Conclusion: Cycloartobiloxanthone has anticancer activity against human lung cancer cells by triggering mitochondrial apoptotic caspase-dependent mechanism. This compound might have promising effects for cancer therapy.

Keywords: BAX; Cycloartobiloxanthone; MCL1; apoptosis; lung cancer; mitochondria-dependent apoptotic pathway.

Figure 1. Structure of cycloartobiloxanthone.

Figure 2. Cytotoxic effect of cycloartobiloxanthone on H460, H292, A549 and H23 cancer cells. Each cell lines were treated with 0-100 μM of cycloartobiloxanthone for 24 h. Cell viability was analyzed by 3-[4,5-dimethylthiazol-2-yl]-2,5 diphenyltetrazolium bromide assay. Data was presented as mean±SD (n=3).

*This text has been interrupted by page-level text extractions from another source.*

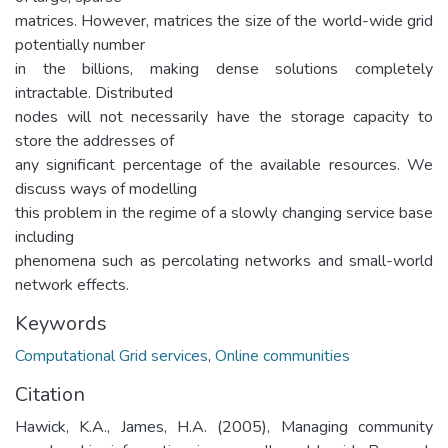
matrices. However, matrices the size of the world-wide grid
potentially number
in the billions, making dense solutions completely
intractable. Distributed
nodes will not necessarily have the storage capacity to
store the addresses of
any significant percentage of the available resources. We
discuss ways of modelling
this problem in the regime of a slowly changing service base
including
phenomena such as percolating networks and small-world
network effects.
Keywords
Computational Grid services
,
Online communities
Citation
Hawick, K.A., James, H.A. (2005), Managing community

The half maximal inhibitory concentration (IC50) of each cell line was calculated.

Figure 3. A: Apoptotic and necrotic cell death after 24 h of cycloartobiloxanthone treatment were examined by Hoechst 33342/propidium iodide (PI) co-staining. B: Percentage of apoptotic and necrotic nuclei in cycloartobiloxanthone-treated cells. Data are presented as the mean±SD (n=3). *Significantly different at p<0.05 compared to the untreated control group.

Figure 4. A and B: Apoptotic and necrotic cell death after 24 h of 50 μM cisplatin, etoposide and cycloartobiloxanthone treatments were examined by Hoechst 33342/propidium iodide (PI) co-staining. C: Percentage of apoptotic and necrotic nuclei in each treatment group. Data are presented as the mean±SD (n=3). *Significantly different at p<0.05 compared to the untreated control group.

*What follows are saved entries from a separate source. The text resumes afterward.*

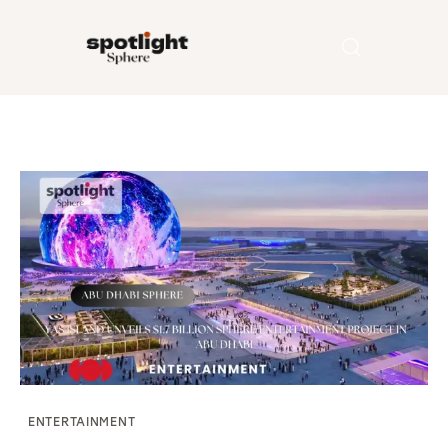
Home
Entertainment
Fashion
Beauty
Runway
Style
ENTERTAINMENT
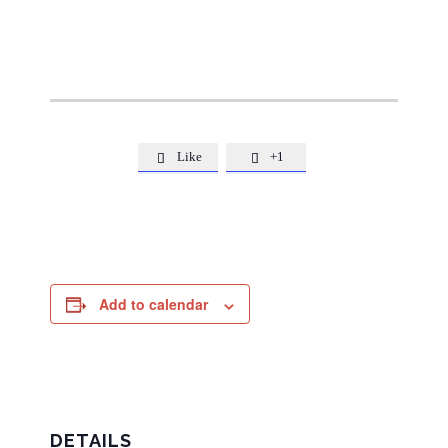
Like
+1


Add to calendar
DETAILS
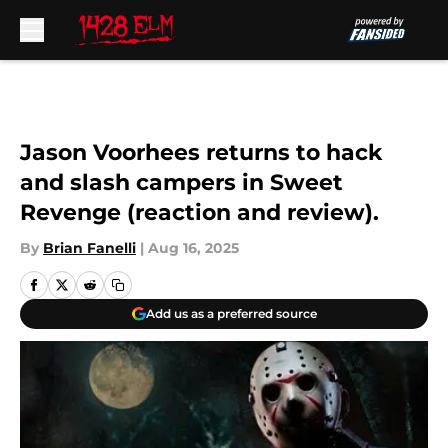
Skip to main content
Jason Voorhees returns to hack
and slash campers in Sweet
Revenge (reaction and review).
By
Brian Fanelli
|
Aug 16, 2025
Add us as a preferred source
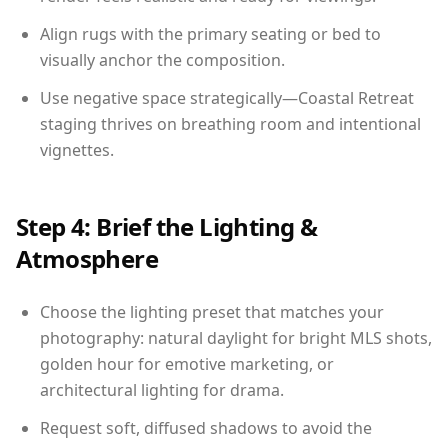
Align rugs with the primary seating or bed to
visually anchor the composition.
Use negative space strategically—Coastal Retreat
staging thrives on breathing room and intentional
vignettes.
Step 4: Brief the Lighting &
Atmosphere
Choose the lighting preset that matches your
photography: natural daylight for bright MLS shots,
golden hour for emotive marketing, or
architectural lighting for drama.
Request soft, diffused shadows to avoid the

Figure 5. Western blot analysis of proteins involved in mitochondria-mediated apoptotic cell death. H460 cells were treated with different doses of cycloartobiloxanthone for 24 h. B: Relative protein levels were quantified by densitometry. Data represent the mean±SD (n=3). *Significantly different at p<0.05 compared to the untreated control group.

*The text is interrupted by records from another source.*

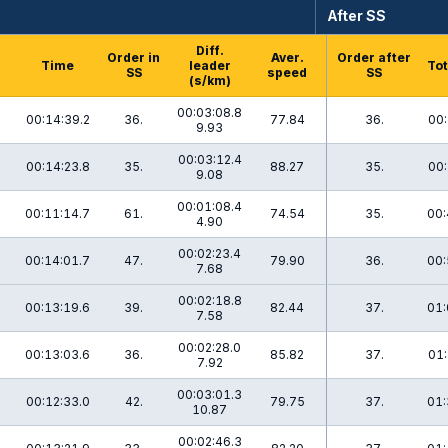
After SS
Diff.
h
Order in
Aver.
Order after
Time
leader
Tot
SS
speed
SS
(s/km)
00:03:08.8
00:14:39.2
36.
77.84
36.
00:
9.93
00:03:12.4
00:14:23.8
35.
88.27
35.
00:
9.08
00:01:08.4
00:11:14.7
61.
74.54
35.
00:
4.90
00:02:23.4
00:14:01.7
47.
79.90
36.
00:
7.68
00:02:18.8
00:13:19.6
39.
82.44
37.
01:
7.58
00:02:28.0
00:13:03.6
36.
85.82
37.
01:
7.92
00:03:01.3
00:12:33.0
42.
79.75
37.
01:
10.87
00:02:46.3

Figure 6. Possible mechanism of action of cycloartobiloxanthone-induced apoptosis. Once cycloartobiloxanthone enters the cancer cell, it activates p53 and inhibits anti-apoptotic B-cell lymphoma 2 (BCL2) family proteins, BCL2 and myeloid cell leukemia 1 (MCL1), resulting in up-regulation of pro-apoptotic BCL2 family protein, BCL2-associated X protein (BAX). Alteration of the balance between these pro- and anti-apoptotic proteins triggers mitochondria-mediated apoptotic pathway through the caspase cascade. Cytochrome c released from mitochondria and apoptotic protease activating factor 1 protein forms the apoptosome with activated caspase- 9 (cleavage form). Cleaved caspase-9 then cleaves caspase-3, which is a key caspase that triggers apoptotic processes, one of which is inhibition of DNA repair by poly (ADP-ribose) polymerase (PARP) activity.